Mémoire, étape 1.

En bonne étudiante de philosophie qui approche de la fin de son cycle, je me vois dans l’obligation d’abandonner l’apathie caractéristique de tout étudiant de lettres, pour désormais devoir être productive. Cela consiste donc en la production d’un mémoire de fin d’étude. J’ai toujours fantasmé sur cette idée de « faire un mémoire »… mais le fantasme a la particularité d’être une fiction de l’esprit. En effet, aujourd’hui, je n’ai pas du tout envie de quitter ma léthargie, encore moins pour penser.
Mais bon, je suis un peu obligée de me faire violence, car je ne suis pas une rebelle autodidacte: j’ai très envie d’avoir un joli diplôme… j’ai également un égo surdimensionné… qui produit de nombreux fantasmes. (Notamment depuis quelques mois le fantasme de « blow my teacher’s mind ». Not eeeeeasy to realizzzzze.)
Bref, la première étape d’un mémoire, ses prémisses ou préludes ( c’est plus poétique) sont la recherche d’un sujet. Certains cultivent une passion voir une ardente vocation philosophique depuis leurs 14ans. J’aimerais vous faire croire que moi aussi. Mais non. Je vous passe donc les péripéties de cette première étape qui s’est concrétisée, début septembre, dans le bureau de Mister R, mon directeur de recherches. (A son propos, sachez que mon égo surdimensionné m’a fait choisir le prof de mes autres profs qui forment mes chargés de TD. C’est un peu le Gandalf de la philo) Un horrible souvenir de balbutiements inintelligibles, d’envie de s’automutiler, d’arrêter mes études, de ramper sous terre, qui ont finalement abouti sous sa plume à un sujet ! J’étais bien contente ! (si si…)
Mais la vraie première étape consiste en réalité à produire trois pages sur notre sujet, afin de le cadrer, le recadrer, d’établir les problématiques et l’axe de recherche. Youpi.
J’ai donc bafouillé quelques pensées que j’ai envoyé à mon nouveau mentor. (je cultive facilement une vénération pour mes professeurs. Chacun d’eux a des résonances d’Abelard. (mais qui est-ce ?) même si j’imagine qu’Abélard était plus sexy).

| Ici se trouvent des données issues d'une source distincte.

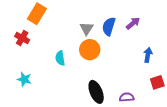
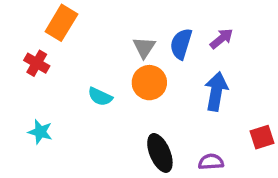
blue arrow: (148, 55) -> (216, 91), moved, size x1.5
cyan semicircle: (60, 58) -> (100, 97), turned -56

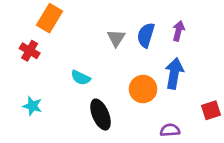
purple arrow: (221, 39) -> (178, 31), turned -36
orange circle: (149, 83) -> (143, 89), moved
black ellipse: (160, 153) -> (101, 115), moved

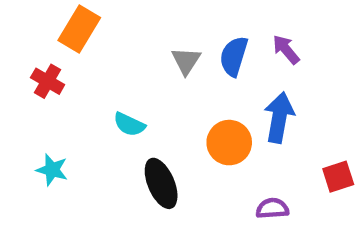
purple arrow: (178, 31) -> (286, 49), turned -54

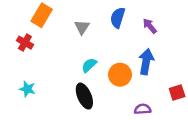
blue semicircle: (234, 56) -> (118, 18), moved
gray triangle: (186, 61) -> (82, 27), moved
cyan semicircle: (129, 124) -> (89, 65), moved, turned 112

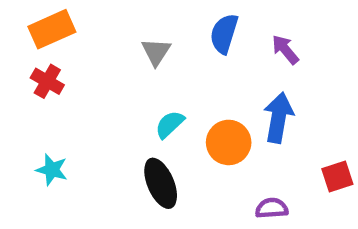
orange rectangle: (42, 15) -> (52, 29), moved, turned 35

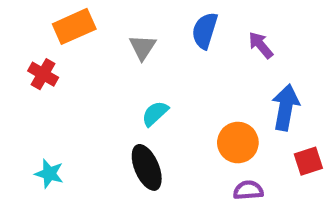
orange rectangle: (52, 29) -> (74, 26), moved
blue arrow: (278, 118) -> (286, 107), moved
orange circle: (229, 142) -> (238, 143), moved
cyan star: (52, 170) -> (49, 174), moved

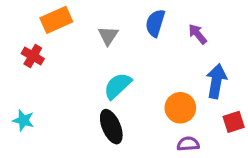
cyan semicircle: (155, 114) -> (118, 86), size x1.4
cyan star: (49, 174) -> (23, 120), moved

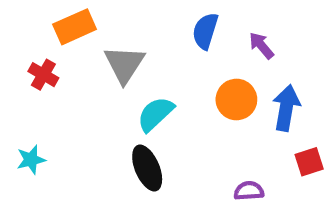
gray triangle: (108, 36) -> (124, 64), moved, size x1.5
orange circle: (180, 108) -> (236, 99), moved
cyan star: (23, 120) -> (31, 160), turned -30

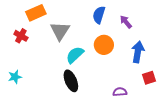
orange circle: (236, 99) -> (104, 45), moved

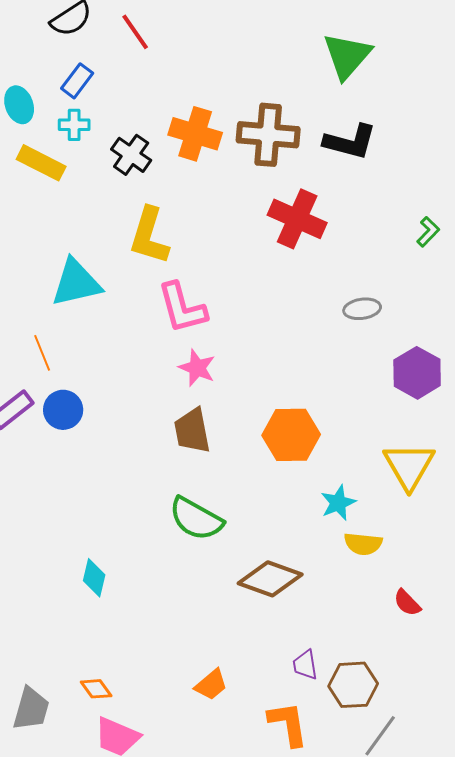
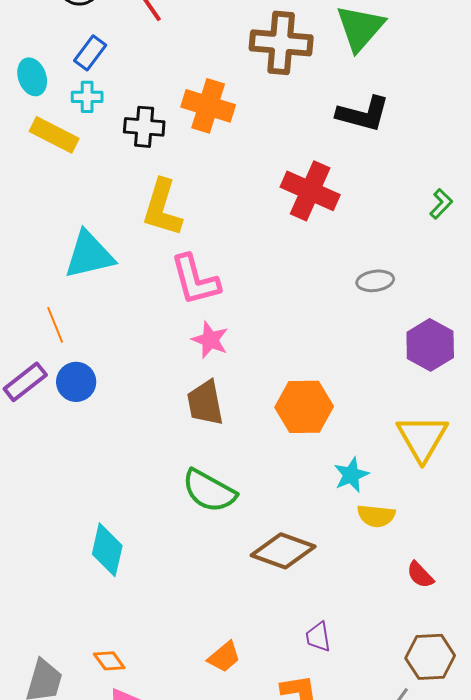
brown cross: (268, 135) -> (281, 43), moved
black cross: (131, 155) -> (144, 127), turned -30
cyan diamond: (94, 578) -> (107, 550), size x1.4
brown hexagon: (353, 685) -> (430, 657), moved

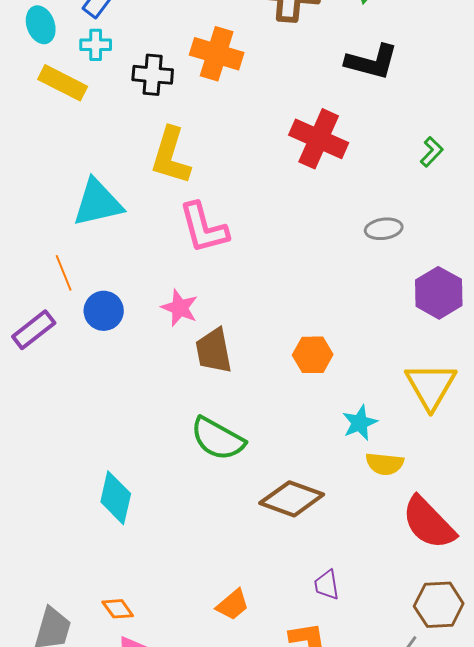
green L-shape: (441, 204) -> (432, 152), moved
pink star: (210, 340) -> (180, 308), moved
blue circle: (76, 382) -> (104, 311), moved
orange hexagon: (304, 407) -> (313, 355), size x0.7
red semicircle: (420, 575) -> (429, 523), size x2.0

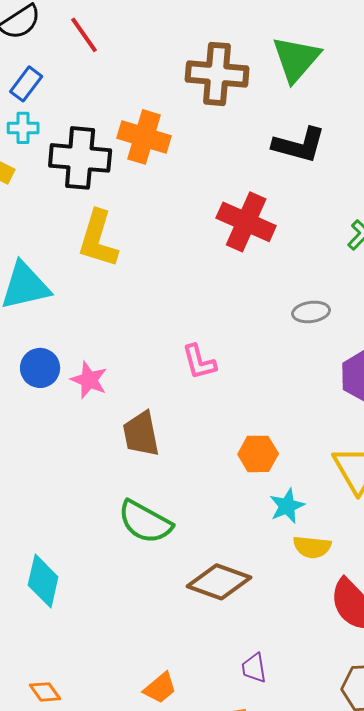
black cross: (153, 75) -> (80, 158), size x1.5
pink L-shape: (204, 228) -> (199, 362), moved, size x0.7
pink star: (180, 308) -> (89, 380), moved
blue circle: (104, 311) -> (40, 368), moved
orange hexagon: (313, 355) -> (258, 454), moved

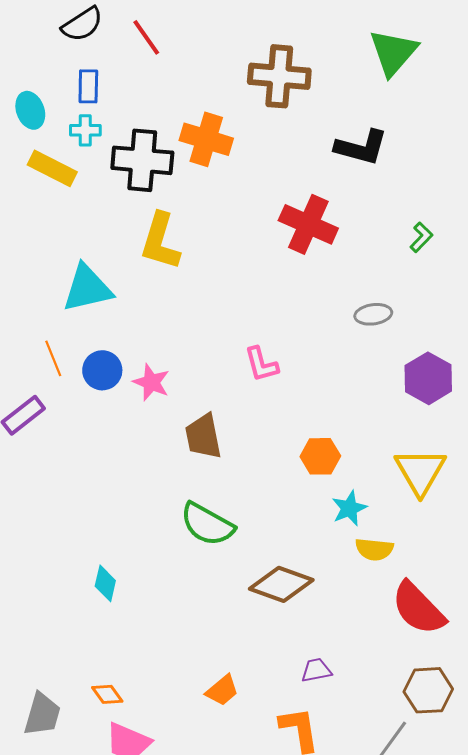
green triangle: (296, 59) -> (393, 52), moved
blue rectangle: (26, 84) -> (88, 86), turned -36
cyan diamond: (43, 581) -> (105, 583), size x0.7
purple trapezoid: (254, 668) -> (316, 670), turned 88

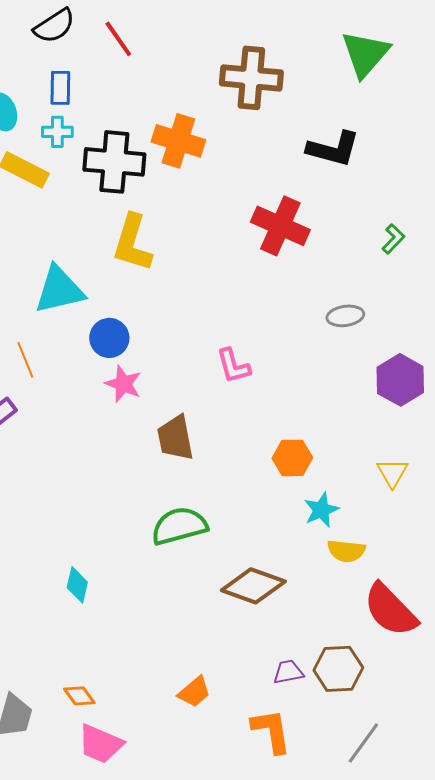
blue circle: (102, 370) -> (109, 338), moved
yellow triangle: (420, 471) -> (392, 473), size x0.6
green semicircle: (207, 524) -> (179, 526), turned 136
brown hexagon: (428, 690) -> (338, 669), moved

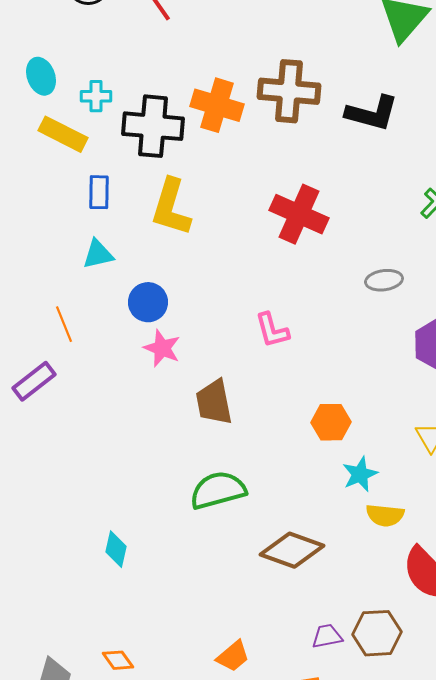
brown cross: (251, 78) -> (289, 91), moved
blue rectangle: (60, 88) -> (99, 192), moved
red cross: (280, 226) -> (299, 214), moved
cyan triangle: (59, 290) -> (98, 254), size x0.6

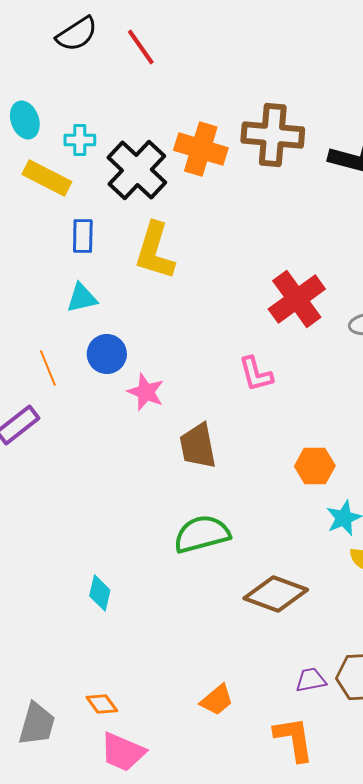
black cross: (153, 126) -> (137, 170), turned 38
red cross: (299, 214) -> (297, 299), moved, turned 30
blue circle: (148, 302) -> (107, 354), moved

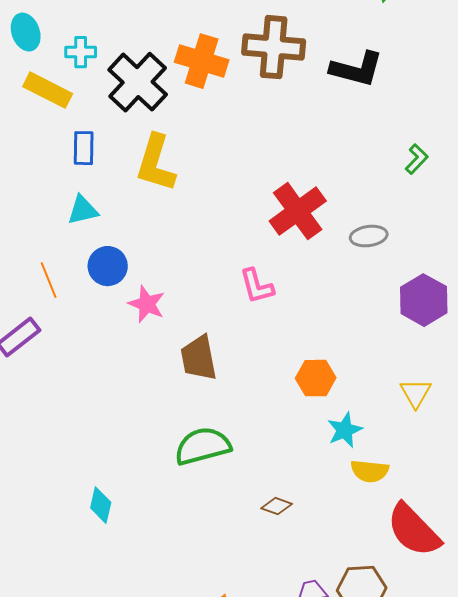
brown diamond: (276, 594) -> (277, 506), size x0.5

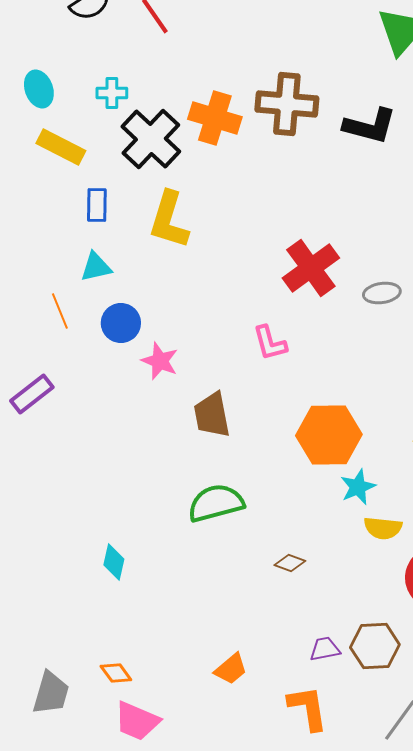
cyan cross: (81, 52) -> (112, 93), moved
orange line: (49, 280) -> (60, 311), moved
orange hexagon: (316, 378) -> (329, 435), size x1.6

Rédaction à 19h hier, envoie à tous les membres de ma famille disponible pour une lecture. Ils m’interrogent, me posent des questions : je suis incapable de répondre. Déprime. Je geins auprès de ma colloc-grande-soeur. Je n’ai plus d’avenir, plus d’envie, je suis bête et j’ai de la cellulite. Questionnement existentiel. Solution : je change mon sujet de mémoire. Re rédaction. Envoie du mail à 23h30. Je me sens comme libérée. Mon coeur glacé de stress se réchauffe. J’ai comme une envie de bouger mon boule en rythme :

 

Réponse 9h plus tard de Mr R. Il ne fait pas de commentaire sur ma stupidité ni sur ma cellulite. (je crains toujours un peu les attaques personnelles). C’est bien, le nouveau sujet est judicieux. Mais il faut produire une seconde version. ohhhh maaaaaaaaaan !  je me suis sentie comme Ted

bref. me voilà assise à mon bureau, le plaid sur les genoux, car il fait juste ATROCEMENT FROID. J’aimerais manger des granola en buvant un bon thé bien chaud, mais je pense à ma cellulite…. alors que je devrais penser à la Bioéthique. Oui, voici mon sujet. « La décision morale en bioéthique, entre liberté individuelle et pouvoir de l’Etat »….. pretty cool right ?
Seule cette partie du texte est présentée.